そうして迎えた家族の結婚式の前日。そんな日ですら我慢できずにクスリを使ってしまい、式に出られない。親とケンカして家を飛び出し、クスリをやれる人のところに行きました。その人が警察にマークされていたみたいで、30分後くらいに踏み込まれました。

この頃には、クスリを使っても使わなくても苦しかったし、タイミングよく捕まったと思いました。正直ホッとしました。その時捕まらなかったとしても、ほかのことで罪を犯したりして遅かれ早かれ捕まっていたでしょう。

でも、留置所に入れられて3日もすれば体からクスリが抜けて、また使いたくなってくるんです。表向きには依存症のクリニックに通うためという理由で保釈申請を出して、親も保釈金を払ってくれたのですが、実際は一刻も早くクスリを使いたかった。逮捕されたし、なんとかしないといけないとは頭のどこかで思っていても、どうしても手が出てしまう。「使いたいな」というレベルではなくて、使わずにはいられない、使うことしか考えられない。

断薬までの2年半

クリニックに行くこと自体には、安心した気持ちがありました。同じ背景の人もいて、自分のことを隠さなくていいので。見栄を張る必要もなくて、それで孤独が解消された部分があったと思います。またクスリを使っちゃっていることも、HIV陽性者だということも言えた。

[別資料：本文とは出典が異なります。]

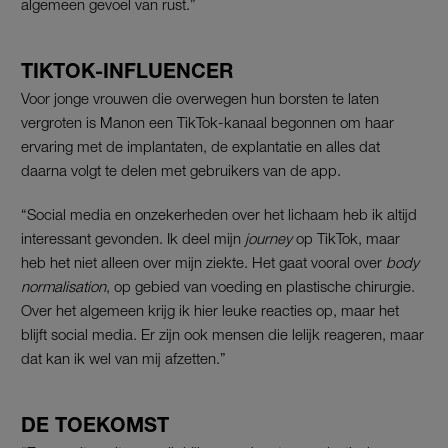
algemeen gevoel van rust.”
TIKTOK-INFLUENCER
Voor jonge vrouwen die overwegen hun borsten te laten
vergroten is Manon een TikTok-kanaal begonnen om haar
ervaring met de implantaten, de explantatie en alles dat
daarna volgt te delen met gebruikers van de app.
“Social media en onzekerheden over het lichaam heb ik altijd
interessant gevonden. Ik deel mijn
journey
op TikTok, maar
heb het niet alleen over mijn ziekte. Het gaat vooral over
body
normalisation
, op gebied van voeding en plastische chirurgie.
Over het algemeen krijg ik hier leuke reacties op, maar het
blijft social media. Er zijn ook mensen die lelijk reageren, maar
dat kan ik wel van mij afzetten.”
DE TOEKOMST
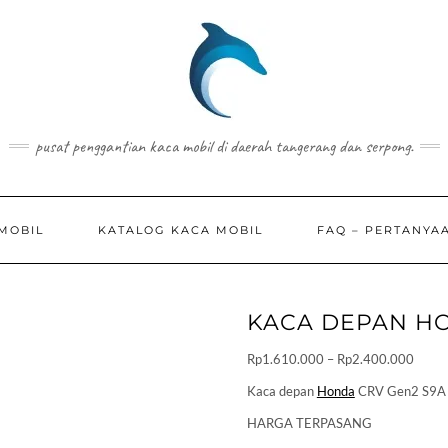
pusat penggantian kaca mobil di daerah tangerang dan serpong.
MOBIL
KATALOG KACA MOBIL
FAQ – PERTANYA
KACA DEPAN H
Price
Rp
1.610.000
–
Rp
2.400.000
range
Kaca depan
Honda
CRV Gen2 S9A
Rp1.6
HARGA TERPASANG
throu
Rp2.4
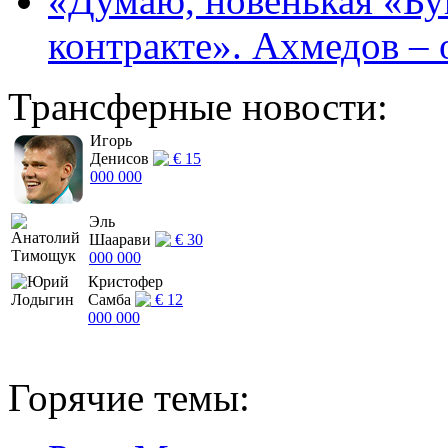
«Думаю, новенькая «Буг
контракте». Ахмедов – 
Трансферные новости:
Игорь
Денисов
€ 15
000 000
Эль
Шаарави
€ 30
000 000
Кристофер
Самба
€ 12
000 000
Горячие темы:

その当時もクスリの売人とはつながったままで、「そろそろ買いませんか」と連絡がきていました。お金がないからと言うと、「仕事をしませんか」となって、売人のところに出入りするようになってしまった。向こうの要求はどんどんエスカレートして、お前はもう売人をやれという話にもなった。売人は反社会的勢力ですし、住所とかも知られて脅されるようになりました。自分だけならまだしも、親には危害を加えられたくない、クスリのためにここまできてしまったと思ったら、だんだんクスリに対する気持ちが止みました。

クスリをやりたいという反応が体にはある一方で、使う苦しさを感じる生活から逃れたいという思いで、とにかくクリニックに通い続けました。就労できるようになるまで、2年半かかっています。

クリニックでは、初めて自分の問題に向き合うことができました。それまで、仕事、人間関係、お金、薬物、全部から目を背けてきましたから。「棚卸し」をして自分の過去を振り返ったら、生きる姿勢自体に問題があったことに気づいた。クスリに関わるすべての経験は、たまたま運が悪かったからではなくて、起こるべくして起こったものだったと、いまでは認識しています。

【もしいま同じような境遇の人に相談されたら】

ぼくは、自分自身の生き方のせいで新たな問題をどんどん作り上げていきました。よく思われたいっていう気持ちが強すぎて、人に対して心を閉ざしてきたから、そういう寂しさを埋めるのにクスリを使っていた。そんな感じだと、同じような経験をした年上の人に何かアドバイスされても、ちゃんと聞かなかったかもしれない。だから、まずは自分にきちんと向き合うことが大事なんだと思います。

いまは、いろんな人に自分をさらけ出して相談したりできています。生きるのが楽になりました。もちろん、人に褒められたい、よく思われたいっていう承認欲求はあるけど、昔ほど病的ではないと思います。以前は、人からどう思われているかが生きかたの基準になっていたくらいですから。

逮捕の後も、家族は何も言わずに黙って見守ってくれました。依存症のことは当事者同士でないとわからないこともあります。それでも、ずっとそばで支えてくれる人の存在は大きい。それに気づくことも大切かもしれません。